View From a Height
Commentary from the Mile High City
Sunday, April 25, 2004

"The Alamo" 

Not the greatest war picture I've ever seen. The characters are stock, and the only one with any warmth or depth is Billy Bob Thornton as Davy Crockett.


But it did get me interested in that brief period of time when the North American continent housed three republics. So I went back to Thomas Bailey's Diplomatic History of the American People for a little refresher. It turns out that the Mexican War, which Lincoln opposed during his sole term in the U.S. House, started out popular enough, but the public went sour on it pretty fast. The Whigs, opposition to President Polk's Democrats, both took advantage of and led the opposition to the war. Polk found himself in a political bind:



The growth of opposition to the war was particularly ominous.
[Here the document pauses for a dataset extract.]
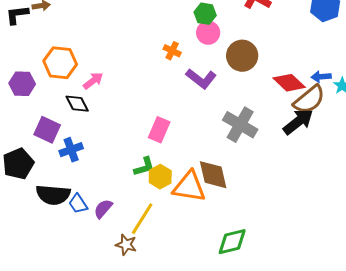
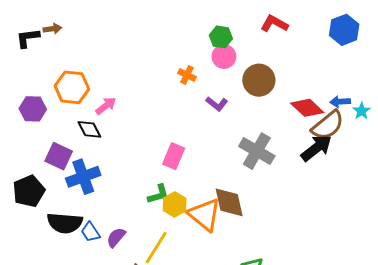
purple L-shape: (201, 79) -> (217, 104), size x0.7
blue cross: (71, 150) -> (83, 177), size x1.4
orange triangle: (189, 187) -> (204, 215), turned 30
As early as May 1846, the Boston Atlas had declared, "It would be a sad and woeful joy, but a joy nevertheless, to hear that the hordes under [Winfield] Scott and [Zachary] Taylor were, every man of them, swept into the next world."



1846's version of "a million Mogadishus."



Following the elections of 1846, the Whigs had enjoyed a majority in the House of Representatives, and in January 1848, that body resolved, 85 to 81, that the war had been "unnecessarily and unconstitutionally begun by the President of the United States." The danger loomed that the Whig House might block further appropriations for the armies in the field.



Bailey is leftish but not leftist, and there's no reason to think he's making things up. This was a war seen as voluntary, although as part of a larger struggle for the shape of North America. Polk wanted Callifornia, but earlier missions to try to buy the place hadn't even been received by the Mexicans. Texas wanted to join the union, but anti-slavery forces saw a plot. It had tried several times to be annexed, but had failed. Mexico had never recognized the country's independence. The US may well have invited war with Mexico by annexing Texas and then backing its maximalist territorial claims. But it's no exaggeration to say that another independent republic could have threatened the future position of the US as the dominant power on the continent.


And yet, with all that at stake, the government basically failed to make its case, and invited the kind of talk that we associate with MoveOn and A.N.S.W.E.R.


The Republic has survived this kind of talk before, and it will survive it again. These people must be engaged in debate; they certainly can't have the field to themselves. But if the cause it just, and it is, and if the reasons are clear, and they must be made so, then we have nothing to worry about.